Mots-clés : béton concassé, kit terrain, qualité, sulfate, validation

Keywords: concrete aggregates, field testing, quality, sulphate, validation

Texte intégral

Introduction

En 2012, le secteur du bâtiment et des travaux publics avait généré près de 250 millions de tonnes de déchets minéraux (ADEME, 2015). Dans une logique de développement durable, la valorisation des déchets issus du BTP est devenue nécessaire afin de réduire les incidences globales liées à l’élimination des déchets et à l’utilisation de ressources naturelles non renouvelables. La directive européenne 2008/98/CE du 19 Novembre 2008 relatives aux déchets, cadre des politiques communautaires dans ce domaine, prévoit que le réemploi, le recyclage et la valorisation matière des déchets de construction et de démolition atteignent un minimum de 70 % en poids d'ici à 2020.

La réutilisation de ces déchets est subordonnée au respect notamment de prescriptions environnementales, conformément à la réglementation européenne n°305/2011 sur les produits de construction (RPC) du 9 Mars 2011. Pour des applications en technique routière (SETRA, 2011), le guide méthodologique Acceptabilité de matériaux alternatifs en technique routière et son guide d’application aux matériaux de déconstruction du BTP (CEREMA, 2016) s’appliquent. Leur mise en œuvre nécessite de maîtriser la qualité des déchets admis sur les plateformes de recyclage et de réaliser des contrôles réguliers sur les matériaux produits. Cette procédure fait appel à des techniques analytiques complexes et sa mise en œuvre est le plus souvent sous-traitée à des laboratoires d’analyses extérieurs. Il en résulte des coûts et des délais d’acheminement des échantillons, de réalisation des essais et de transmission des résultats incompatibles avec ceux liés à l’exploitation des matériaux recyclés à destination des chantiers routiers.

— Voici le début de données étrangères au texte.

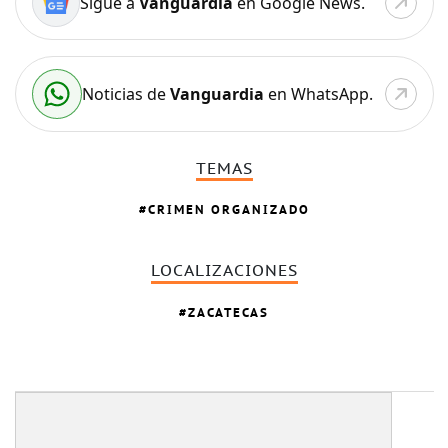
Sigue a
Vanguardia
en Google News.
Noticias de
Vanguardia
en WhatsApp.
TEMAS
CRIMEN ORGANIZADO
LOCALIZACIONES
ZACATECAS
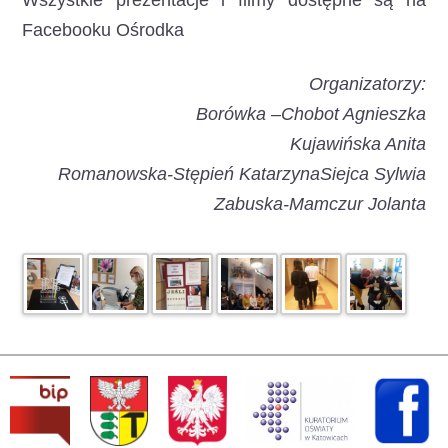
Wszystkie prezentacje i filmy dostępne są na
Facebooku Ośrodka
Organizatorzy:
Borówka –Chobot Agnieszka
Kujawińska Anita
Romanowska-Stępień Katarzyna
Siejca Sylwia
Zabuska-Mamczur Jolanta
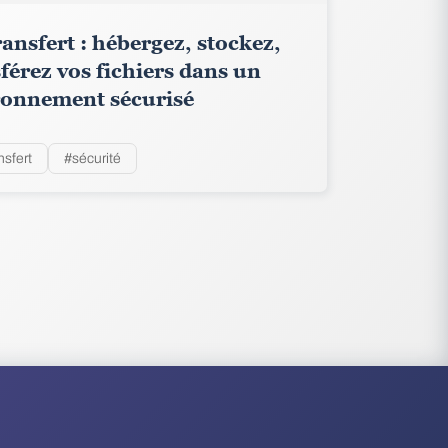
ansfert : hébergez, stockez,
férez vos fichiers dans un
ronnement sécurisé
nsfert
#sécurité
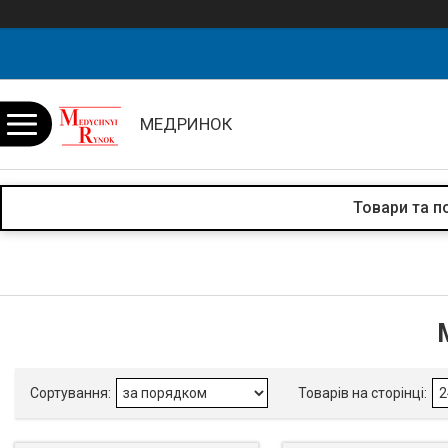
МЕДРИНОК
Товари та п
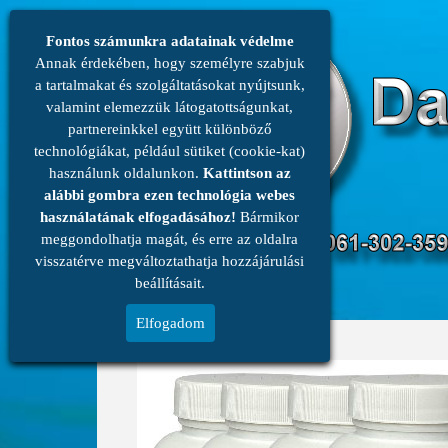
Fontos számunkra adatainak védelme
Annak érdekében, hogy személyre szabjuk
a tartalmakat és szolgáltatásokat nyújtsunk,
valamint elemezzük látogatottságunkat,
partnereinkkel együtt különböző
technológiákat, például sütiket (cookie-kat)
használunk oldalunkon.
Kattintson az
alábbi gombra ezen technológia webes
használatának elfogadásához!
Bármikor
meggondolhatja magát, és erre az oldalra
menü
visszatérve megváltoztathatja hozzájárulási
beállításait.
Elfogadom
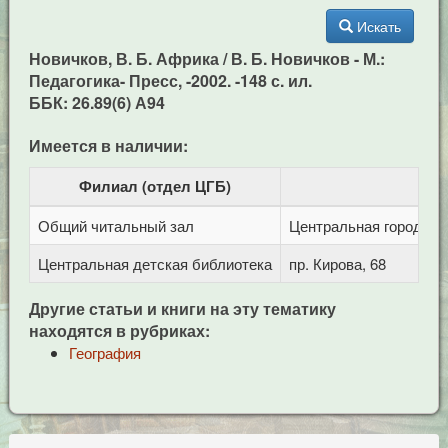
Искать
Новичков, В. Б. Африка / В. Б. Новичков - М.:
Педагогика- Пресс, -2002. -148 с. ил.
ББК: 26.89(6) А94
Имеется в наличии:
Филиал (отдел ЦГБ)
Общий читальный зал
Центральная городская
Центральная детская библиотека
пр. Кирова, 68
Другие статьи и книги на эту тематику
находятся в рубриках:
География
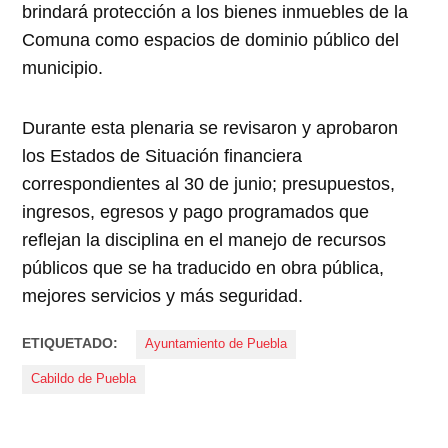
brindará protección a los bienes inmuebles de la
Comuna como espacios de dominio público del
municipio.
Durante esta plenaria se revisaron y aprobaron
los Estados de Situación financiera
correspondientes al 30 de junio; presupuestos,
ingresos, egresos y pago programados que
reflejan la disciplina en el manejo de recursos
públicos que se ha traducido en obra pública,
mejores servicios y más seguridad.
ETIQUETADO:
Ayuntamiento de Puebla
Cabildo de Puebla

Afin de simplifier ces opérations de contrôle, il convient d’identifier des techniques simples, rapides, adaptées à une mise en œuvre sur site et dont les résultats soient fiables (i.e. en accord avec les résultats des méthodes de référence en laboratoire).

Dans les granulats recyclés issus du BTP, les sulfates solubles sont un paramètre important. Leur teneur doit y être limitée d’abord pour préserver la qualité des ressources en eau. En effet, la porosité des granulats recyclés est deux fois supérieure à celle des granulats naturels (Agrela et al., 2011). La pénétration d’eau y est donc facilitée, ce qui augmente le risque de relargage dans l’eau d’espèces solubles.

Mais les sulfates sont aussi problématiques d’un point de vue géotechnique. En présence d’eau, certains éléments des granulats à base de béton tels que la portlandite, le monosulfoaluminate et les sulfates, vont réagir ensemble et former de l’ettringite de manière différée, phénomène expansif délétère pour le matériau et remettant en cause sa durabilité (Leklou 2008, Metha 1973, Barbarulo 2002). La norme NF P 18-545 (AFNOR, 2001) et la note 22, 2011, de l’IDRRIM (IDRIM, 2011) spécifient une valeur limite de 0,7 % en sulfates solubles (en % massique d'ion sulfate) à respecter pour les granulats recyclés utilisés en technique routière, pour se prémunir du risque géotechnique.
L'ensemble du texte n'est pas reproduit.